This copy is for your personal, non-commercial use only.
As the 2012 US presidential election looms, the familiar red and blue fever spreads across television and computer screens like another World Series or Superbowl. This election is no different than any other, as the corporate two party duopoly propagates the illusion of choice and sucks people into a presidential charade between two sock puppets that essentially work for the same bosses.
What is presented as a democratic election is in reality far from democratic. Author of the book, No Debate: How the Republican and Democratic Parties Secretly Control the Presidential Debates, George Farah revealed how the US presidential debates are set up to serve the interests of the two parties and their corporate sponsors. He exposed how the Commission on Presidential Debates (CPD) is a corporate-funded organization run by the Democrats and Republicans and controls who is allowed in, as well as what questions are asked and how the debates are packaged for the media.
Since the CPD was formed, third parties have been completely obstructed from even attending the debates. Green party presidential nominee Dr. Jill Stein and her running mate, Cheri Honkala were arrested when they tried to attend the second presidential debate this year at Hofstra University in Hempsted, N.Y. This shocking reality is nothing new and is not even questioned by the corporate media. In 2000, Ralph Nader was not allowed to even attend the debate even though he had a ticket. Nader’s efforts in the electoral arena in the last 10 years have revealed an insidious obstruction of ballot access for third parties.
It is becoming undeniable that the US political system is so corrupted that at the Federal level, there have been no real choices for a long time. The ideology of the ‘lesser of the two evils’ has become registered as the norm, so a majority of American accept it as unchallengeable reality.
What is left for the American people? There has been a call in the social media sphere to boycott the voting altogether this year and disengage from the election, in order to delegitimize this tacit theocracy that worships money and systemic corruption. On November 6, should people just sit at home and choose not to vote for the president? Are there any other effective alternatives?
Author Steven Johnson offers an optimistic view. In his book Future Perfect: The Case For Progress in a Networked Age, he points to an emergence of new political philosophy that he terms the ‘peer progressives’. He defines these people as individuals who believe in decentralized, bottom up peer networks and progressive ideas that originate through these systems. These people do not think important challenges will be solved by markets, the state or private sectors or by any single ideology or profit-oriented hierarchy. Peer progressives simply do not fall into the typical left-right political spectrum.

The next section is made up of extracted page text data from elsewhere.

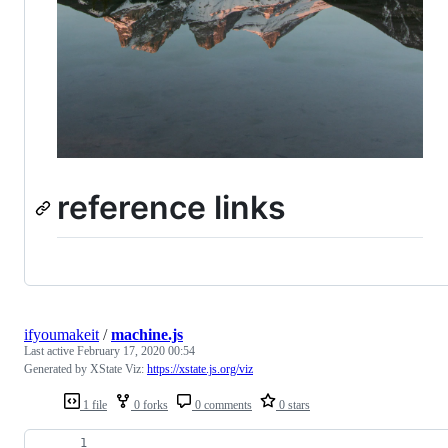
reference links
ifyoumakeit
/
machine.js
Last active
February 17, 2020 00:54
Generated by XState Viz:
https://xstate.js.org/viz
1 file
0 forks
0 comments
0 stars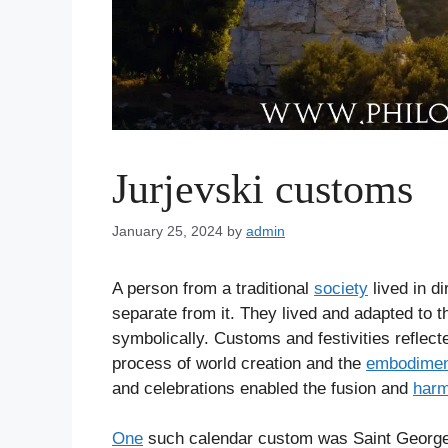
Jurjevski customs
January 25, 2024
by
admin
A person from a traditional
society
lived in d
separate from it. They lived and adapted to 
symbolically. Customs and festivities reflect
process of world creation and the
embodimen
and celebrations enabled the fusion and
har
One
such calendar custom was Saint George’s 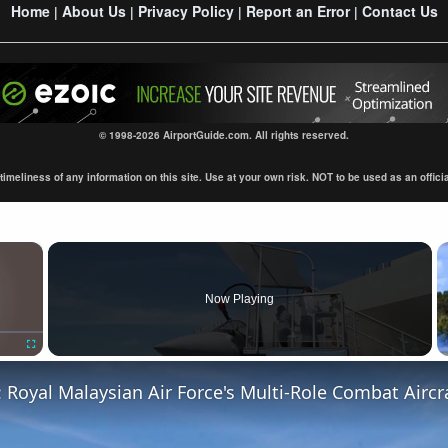
Home
About Us
Privacy Policy
Report an Error
Contact Us
|
|
|
|
© 1998-2026 AirportGuide.com. All rights reserved.
eliness of any information on this site. Use at your own risk. NOT to be used as an official s
×
Now Playing
Fullscreen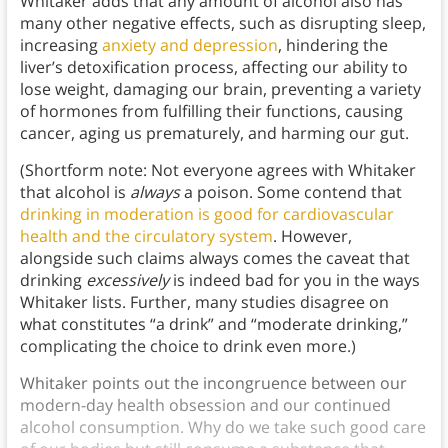
Whitaker adds that any amount of alcohol also has
many other negative effects, such as disrupting sleep,
increasing
anxiety and depression
, hindering the
liver’s detoxification process, affecting our ability to
lose weight, damaging our brain, preventing a variety
of hormones from fulfilling their functions, causing
cancer, aging us prematurely, and harming our gut.
(Shortform note: Not everyone agrees with Whitaker
that alcohol is
always
a poison. Some contend that
drinking in moderation is good for cardiovascular
health and the circulatory system
. However,
alongside such claims always comes the caveat that
drinking
excessively
is indeed bad for you in the ways
Whitaker lists. Further, many studies disagree on
what constitutes “a drink” and “moderate drinking,”
complicating the choice to drink even more.)
Whitaker points out the incongruence between our
modern-day health obsession and our continued
alcohol consumption. Why do we take such good care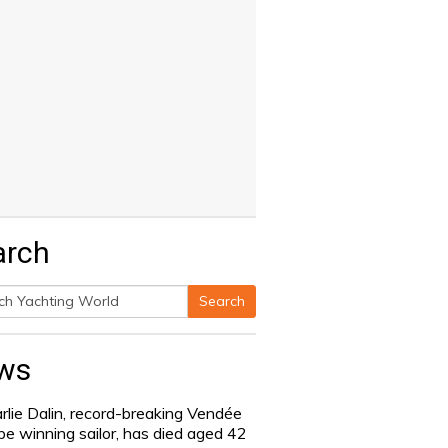
arch
Search
h
ws
rlie Dalin, record-breaking Vendée
be winning sailor, has died aged 42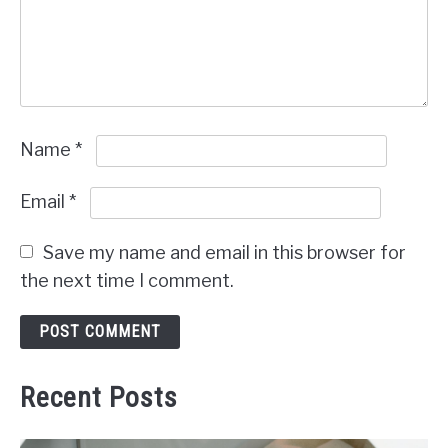
Name
*
Email
*
Save my name and email in this browser for
the next time I comment.
Recent Posts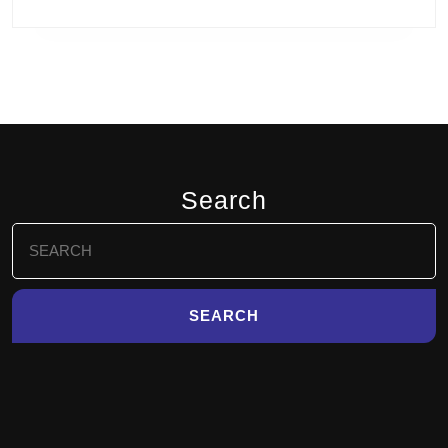
Search
Search
for: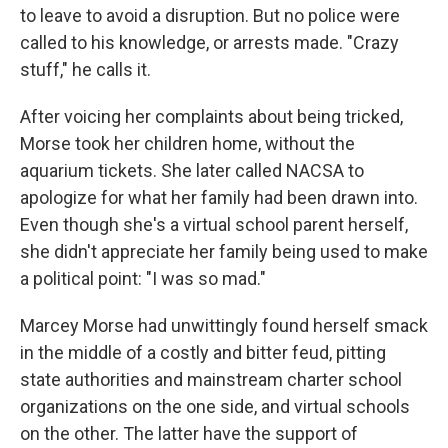
to leave to avoid a disruption. But no police were
called to his knowledge, or arrests made. "Crazy
stuff," he calls it.
After voicing her complaints about being tricked,
Morse took her children home, without the
aquarium tickets. She later called NACSA to
apologize for what her family had been drawn into.
Even though she's a virtual school parent herself,
she didn't appreciate her family being used to make
a political point: "I was so mad."
Marcey Morse had unwittingly found herself smack
in the middle of a costly and bitter feud, pitting
state authorities and mainstream charter school
organizations on the one side, and virtual schools
on the other. The latter have the support of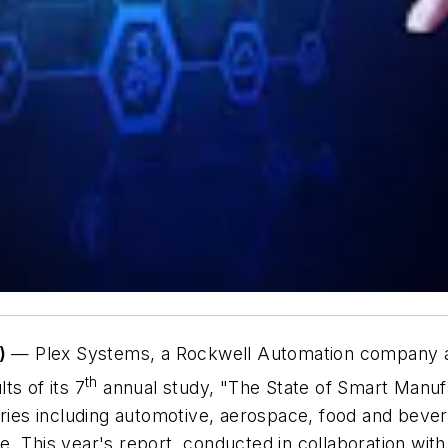
)
— Plex Systems, a Rockwell Automation company an
th
ts of its 7
annual study, "
The State of Smart Manuf
tries including automotive, aerospace, food and beve
. This year's report, conducted in collaboration with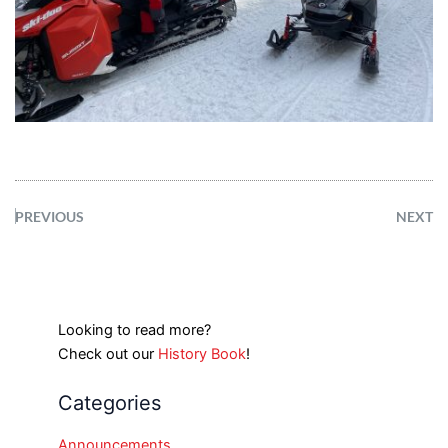
PREVIOUS
NEXT
Looking to read more?
Check out our
History Book
!
Categories
Announcements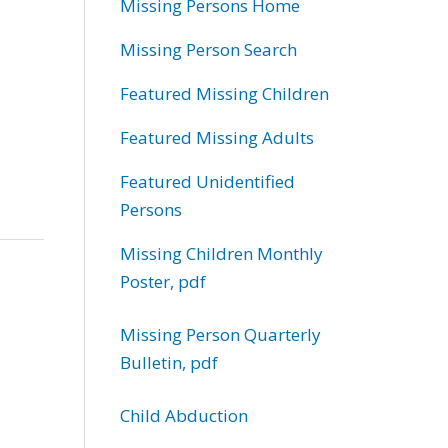
Missing Persons Home
Missing Person Search
Featured Missing Children
Featured Missing Adults
Featured Unidentified
Persons
Missing Children Monthly
Poster, pdf
Missing Person Quarterly
Bulletin, pdf
Child Abduction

There is a network emerging that is not defined by the corporate copulation of false political oppositions. Nor is it defined by libertarian or socialist views or any specific nationality. What we are seeing is the rise of the peer progressive, a new form of party-less affiliation that moves beyond the political and ideological divide as well as the nation-state paradigm. This way of networking reflects the way the Internet is built around a constantly evolving structure of peer networks.
On the West Coast of the US, the decadent forms of democracy are on trial. This November, California citizens are set to vote on a citizen-penned initiative for labeling GMO food. Now, Direct Democracy is stepping in because the ‘representative’ facade has failed. This distrust of leadership revealed itself again after the hurricane hit New York City. Occupy Sandy quickly emerged from the grassroots to create an effective emergency relief operation. Globally, CryptoParty, a decentralized collaboration that guards against surveillance and invasion of privacy is popping up in cities around the world.
The emergence of peer progressives might simply be an indication that we are moving into a truly global era that is no longer defined by a nation-state perspective or loyalty to a particular party or ideology. When one looks around, one sees connections within emerging networks of citizens around the world. We are not alone. When the spectacle of these political charades is over and the illusion of the invincibility of empire begins to collapse, we might find ourselves in a larger web that has been quietly cultivating itself behind the scenes.
In this election, some are saying vote for no one as president, but I say it is time to vote for everyone. The era of politicians and plutocrats is nearly over. When we realize our own significance, together we will find new strength in global solidarity. Just consider that about half of the Senate and Congress are multi-millionaires. This means you and I have more in common with the sweatshop workers in China making I-phone parts or bloodied drone-bombed attendees at a wedding in Waziristan than we do with an owner of Walmart or the political leaders in Washington.
Every time we buy local or non-corporate, we are voting for ourselves by keeping value in our communities. Every time we support our brothers and sisters globally in a nonviolent way, we build true human community. When we choose to connect with our neighbors through free sharing and common cause, with creative social and economic currencies we build just society. Whenever we support clean and independent energy, we participate in our own power instead of giving it to a system that destroys our health, economy and humanity.